(Transcribed page contents)

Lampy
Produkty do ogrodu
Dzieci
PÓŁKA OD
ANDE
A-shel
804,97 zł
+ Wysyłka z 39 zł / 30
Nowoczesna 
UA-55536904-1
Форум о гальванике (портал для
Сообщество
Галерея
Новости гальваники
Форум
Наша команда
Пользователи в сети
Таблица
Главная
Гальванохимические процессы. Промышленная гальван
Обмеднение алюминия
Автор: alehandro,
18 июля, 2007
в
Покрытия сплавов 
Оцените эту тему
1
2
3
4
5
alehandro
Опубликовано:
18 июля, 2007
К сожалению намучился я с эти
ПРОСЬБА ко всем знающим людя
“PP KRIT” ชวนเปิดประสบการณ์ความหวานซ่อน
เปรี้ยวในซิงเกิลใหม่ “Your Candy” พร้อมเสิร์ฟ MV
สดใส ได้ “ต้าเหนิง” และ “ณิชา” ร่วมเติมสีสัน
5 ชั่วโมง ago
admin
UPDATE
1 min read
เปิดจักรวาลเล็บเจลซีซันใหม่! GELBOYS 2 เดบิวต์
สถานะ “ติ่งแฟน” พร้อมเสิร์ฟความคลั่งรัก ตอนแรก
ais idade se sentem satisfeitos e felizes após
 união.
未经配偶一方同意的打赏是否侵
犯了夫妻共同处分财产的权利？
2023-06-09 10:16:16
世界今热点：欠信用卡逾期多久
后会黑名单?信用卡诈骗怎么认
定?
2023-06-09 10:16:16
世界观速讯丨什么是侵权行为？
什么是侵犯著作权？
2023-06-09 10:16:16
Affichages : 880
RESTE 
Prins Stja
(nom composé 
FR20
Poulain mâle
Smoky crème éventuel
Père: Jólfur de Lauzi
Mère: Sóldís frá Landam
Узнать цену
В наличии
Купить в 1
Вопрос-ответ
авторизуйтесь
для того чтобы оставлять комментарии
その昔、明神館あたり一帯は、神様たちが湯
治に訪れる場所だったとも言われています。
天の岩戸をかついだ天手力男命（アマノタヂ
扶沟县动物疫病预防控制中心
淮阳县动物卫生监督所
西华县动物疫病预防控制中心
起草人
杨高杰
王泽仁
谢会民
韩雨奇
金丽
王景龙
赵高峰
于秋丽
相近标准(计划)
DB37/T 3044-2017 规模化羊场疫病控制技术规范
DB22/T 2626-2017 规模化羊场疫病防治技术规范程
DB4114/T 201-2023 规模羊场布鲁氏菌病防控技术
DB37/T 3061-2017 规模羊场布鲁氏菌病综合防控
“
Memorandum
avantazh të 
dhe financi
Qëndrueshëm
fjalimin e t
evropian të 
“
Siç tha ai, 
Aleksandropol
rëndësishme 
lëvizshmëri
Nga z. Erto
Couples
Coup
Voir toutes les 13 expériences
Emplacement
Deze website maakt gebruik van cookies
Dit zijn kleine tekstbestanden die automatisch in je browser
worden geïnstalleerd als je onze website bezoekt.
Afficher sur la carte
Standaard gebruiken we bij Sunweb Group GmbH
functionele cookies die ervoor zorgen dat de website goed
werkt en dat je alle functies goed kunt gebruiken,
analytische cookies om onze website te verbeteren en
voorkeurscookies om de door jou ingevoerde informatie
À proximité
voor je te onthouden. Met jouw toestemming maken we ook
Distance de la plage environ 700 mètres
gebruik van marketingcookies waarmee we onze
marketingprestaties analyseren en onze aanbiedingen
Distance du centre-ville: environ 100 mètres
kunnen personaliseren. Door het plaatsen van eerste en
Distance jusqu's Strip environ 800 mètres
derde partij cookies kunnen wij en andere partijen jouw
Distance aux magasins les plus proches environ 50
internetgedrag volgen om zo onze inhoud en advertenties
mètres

Exercise description:
What is needed is an exact repetition of all the entries above.

Exercise answer:
Lampy
Produkty do ogrodu
Dzieci
PÓŁKA OD
ANDE
A-shel
804,97 zł
+ Wysyłka z 39 zł / 30
Nowoczesna 
UA-55536904-1
Форум о гальванике (портал для
Сообщество
Галерея
Новости гальваники
Форум
Наша команда
Пользователи в сети
Таблица
Главная
Гальванохимические процессы. Промышленная гальван
Обмеднение алюминия
Автор: alehandro,
18 июля, 2007
в
Покрытия сплавов 
Оцените эту тему
1
2
3
4
5
alehandro
Опубликовано:
18 июля, 2007
К сожалению намучился я с эти
ПРОСЬБА ко всем знающим людя
“PP KRIT” ชวนเปิดประสบการณ์ความหวานซ่อน
เปรี้ยวในซิงเกิลใหม่ “Your Candy” พร้อมเสิร์ฟ MV
สดใส ได้ “ต้าเหนิง” และ “ณิชา” ร่วมเติมสีสัน
5 ชั่วโมง ago
admin
UPDATE
1 min read
เปิดจักรวาลเล็บเจลซีซันใหม่! GELBOYS 2 เดบิวต์
สถานะ “ติ่งแฟน” พร้อมเสิร์ฟความคลั่งรัก ตอนแรก
ais idade se sentem satisfeitos e felizes após
 união.
未经配偶一方同意的打赏是否侵
犯了夫妻共同处分财产的权利？
2023-06-09 10:16:16
世界今热点：欠信用卡逾期多久
后会黑名单?信用卡诈骗怎么认
定?
2023-06-09 10:16:16
世界观速讯丨什么是侵权行为？
什么是侵犯著作权？
2023-06-09 10:16:16
Affichages : 880
RESTE 
Prins Stja
(nom composé 
FR20
Poulain mâle
Smoky crème éventuel
Père: Jólfur de Lauzi
Mère: Sóldís frá Landam
Узнать цену
В наличии
Купить в 1
Вопрос-ответ
авторизуйтесь
для того чтобы оставлять комментарии
その昔、明神館あたり一帯は、神様たちが湯
治に訪れる場所だったとも言われています。
天の岩戸をかついだ天手力男命（アマノタヂ
扶沟县动物疫病预防控制中心
淮阳县动物卫生监督所
西华县动物疫病预防控制中心
起草人
杨高杰
王泽仁
谢会民
韩雨奇
金丽
王景龙
赵高峰
于秋丽
相近标准(计划)
DB37/T 3044-2017 规模化羊场疫病控制技术规范
DB22/T 2626-2017 规模化羊场疫病防治技术规范程
DB4114/T 201-2023 规模羊场布鲁氏菌病防控技术
DB37/T 3061-2017 规模羊场布鲁氏菌病综合防控
“
Memorandum
avantazh të 
dhe financi
Qëndrueshëm
fjalimin e t
evropian të 
“
Siç tha ai, 
Aleksandropol
rëndësishme 
lëvizshmëri
Nga z. Erto
Couples
Coup
Voir toutes les 13 expériences
Emplacement
Deze website maakt gebruik van cookies
Dit zijn kleine tekstbestanden die automatisch in je browser
worden geïnstalleerd als je onze website bezoekt.
Afficher sur la carte
Standaard gebruiken we bij Sunweb Group GmbH
functionele cookies die ervoor zorgen dat de website goed
werkt en dat je alle functies goed kunt gebruiken,
analytische cookies om onze website te verbeteren en
voorkeurscookies om de door jou ingevoerde informatie
À proximité
voor je te onthouden. Met jouw toestemming maken we ook
Distance de la plage environ 700 mètres
gebruik van marketingcookies waarmee we onze
marketingprestaties analyseren en onze aanbiedingen
Distance du centre-ville: environ 100 mètres
kunnen personaliseren. Door het plaatsen van eerste en
Distance jusqu's Strip environ 800 mètres
derde partij cookies kunnen wij en andere partijen jouw
Distance aux magasins les plus proches environ 50
internetgedrag volgen om zo onze inhoud en advertenties
mètres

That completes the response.